The expected output is every line of the data exactly as shown, minus the images.

____

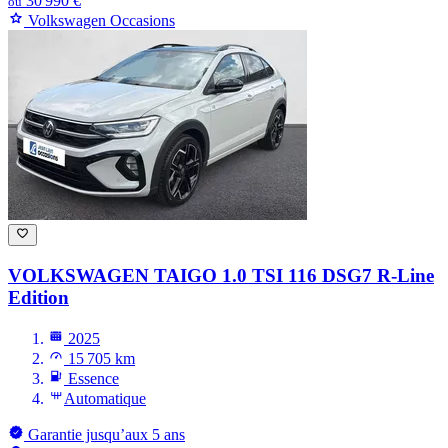
30 990 €
ou
Volkswagen Occasions
VOLKSWAGEN TAIGO
1.0 TSI 116 DSG7 R-Line
Edition
2025
15 705 km
Essence
Automatique
Garantie jusqu’aux 5 ans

____

### Exercise response
30 990 €
ou
Volkswagen Occasions
VOLKSWAGEN TAIGO
1.0 TSI 116 DSG7 R-Line
Edition
2025
15 705 km
Essence
Automatique
Garantie jusqu’aux 5 ans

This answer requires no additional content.